#### Required action:
With the pictures left out, please write out exactly each line from the one containing "14 Декабря 2012, 18:30:30" through the end of the material.

--- START ---

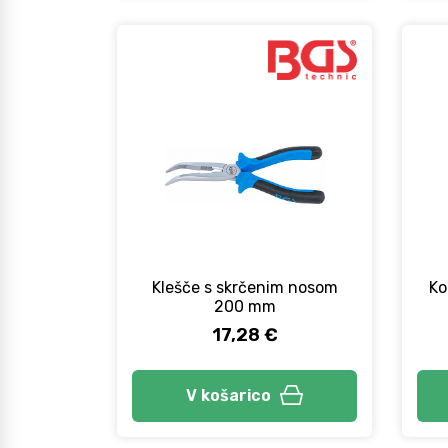
Klešče s skrčenim nosom
Ko
200 mm
17,28 €
V košarico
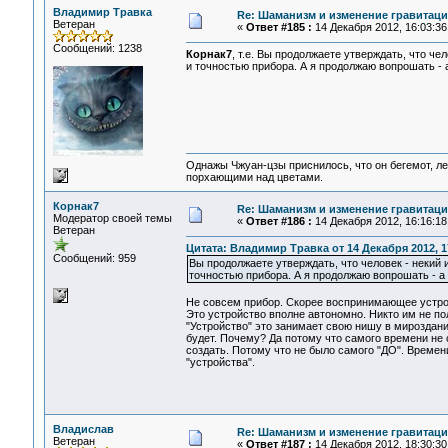
Владимир Травка
Re: Шаманизм и изменение гравитац
Ветеран
«
Ответ #185 :
14 Декабря 2012, 16:03:36
Сообщений: 1238
Корнак7
, т.е. Вы продолжаете утверждать, что ч
и точностью прибора. А я продолжаю вопрошать - 
Однажы Чжуан-цзы приснилось, что он бегемот, л
порхающими над цветами.
Корнак7
Re: Шаманизм и изменение гравитац
Модератор своей темы
«
Ответ #186 :
14 Декабря 2012, 16:16:18
Ветеран
Цитата: Владимир Травка от 14 Декабря 2012, 1
Сообщений: 959
Вы продолжаете утверждать, что человек - некий
точностью прибора. А я продолжаю вопрошать - а 
Не совсем прибор. Скорее воспринимающее устро
Это устройство вполне автономно. Никто им не поль
"Устройство" это занимает свою нишу в мироздани
будет. Почему? Да потому что самого времени не 
создать. Потому что не было самого "ДО". Времени
"устройства".
Владислав
Re: Шаманизм и изменение гравитац
Ветеран
«
Ответ #187 :
14 Декабря 2012, 18:30:30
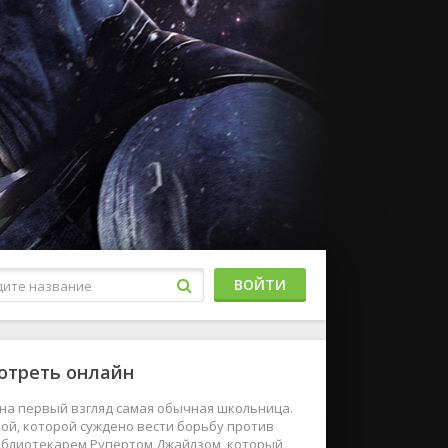
ВОЙТИ
мотреть онлайн
на первый взгляд самая обычная школьница.
ной, которой суждено вести борьбу против
 библиотекарем Рупертом Джайлзом, который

--- END ---

#### Written answer:
14 Декабря 2012, 18:30:30
ВОЙТИ
мотреть онлайн
на первый взгляд самая обычная школьница.
ной, которой суждено вести борьбу против
 библиотекарем Рупертом Джайлзом, который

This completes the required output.